> _Stored data entries_
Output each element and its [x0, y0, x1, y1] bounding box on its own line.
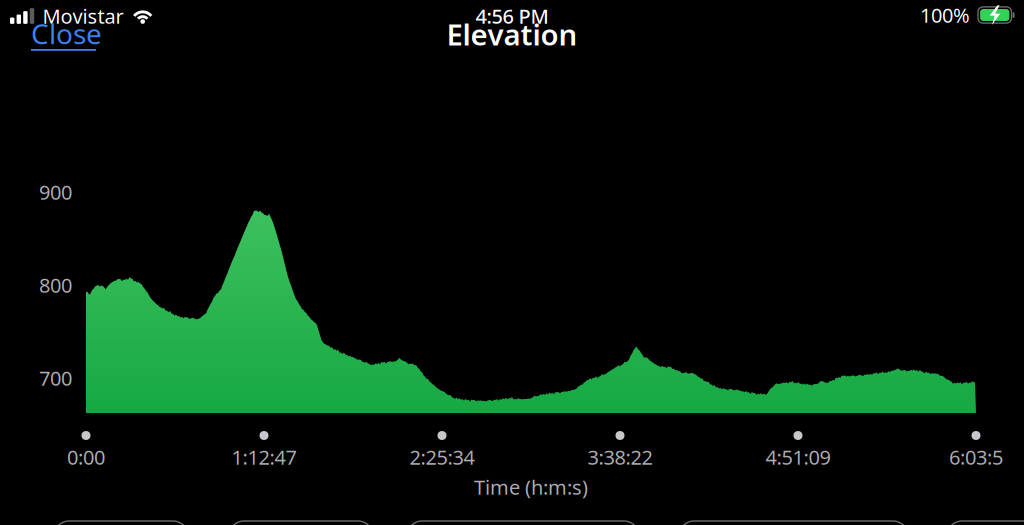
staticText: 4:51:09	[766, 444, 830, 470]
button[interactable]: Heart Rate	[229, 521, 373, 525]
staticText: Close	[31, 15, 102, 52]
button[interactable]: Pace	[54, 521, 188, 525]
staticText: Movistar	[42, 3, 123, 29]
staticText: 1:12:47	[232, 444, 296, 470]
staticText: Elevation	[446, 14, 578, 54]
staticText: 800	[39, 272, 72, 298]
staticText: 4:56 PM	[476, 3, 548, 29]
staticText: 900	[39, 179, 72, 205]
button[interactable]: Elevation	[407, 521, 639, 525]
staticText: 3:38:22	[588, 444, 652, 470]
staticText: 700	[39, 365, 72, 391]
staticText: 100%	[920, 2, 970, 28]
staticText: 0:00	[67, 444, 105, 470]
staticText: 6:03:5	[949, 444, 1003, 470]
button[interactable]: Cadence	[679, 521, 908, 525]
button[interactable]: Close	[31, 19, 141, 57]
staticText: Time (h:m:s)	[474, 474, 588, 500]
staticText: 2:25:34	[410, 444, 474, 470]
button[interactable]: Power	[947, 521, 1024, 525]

> _About this task_
Could all the data above be given again exactly, leaving out its images?

> _Result of the exercise_
Output each element and its [x0, y0, x1, y1] bounding box on its own line.
staticText: 4:51:09	[766, 444, 830, 470]
button[interactable]: Heart Rate	[229, 521, 373, 525]
staticText: Close	[31, 15, 102, 52]
button[interactable]: Pace	[54, 521, 188, 525]
staticText: Movistar	[42, 3, 123, 29]
staticText: 1:12:47	[232, 444, 296, 470]
staticText: Elevation	[446, 14, 578, 54]
staticText: 800	[39, 272, 72, 298]
staticText: 4:56 PM	[476, 3, 548, 29]
staticText: 900	[39, 179, 72, 205]
button[interactable]: Elevation	[407, 521, 639, 525]
staticText: 3:38:22	[588, 444, 652, 470]
staticText: 700	[39, 365, 72, 391]
staticText: 100%	[920, 2, 970, 28]
staticText: 0:00	[67, 444, 105, 470]
staticText: 6:03:5	[949, 444, 1003, 470]
button[interactable]: Cadence	[679, 521, 908, 525]
button[interactable]: Close	[31, 19, 141, 57]
staticText: Time (h:m:s)	[474, 474, 588, 500]
staticText: 2:25:34	[410, 444, 474, 470]
button[interactable]: Power	[947, 521, 1024, 525]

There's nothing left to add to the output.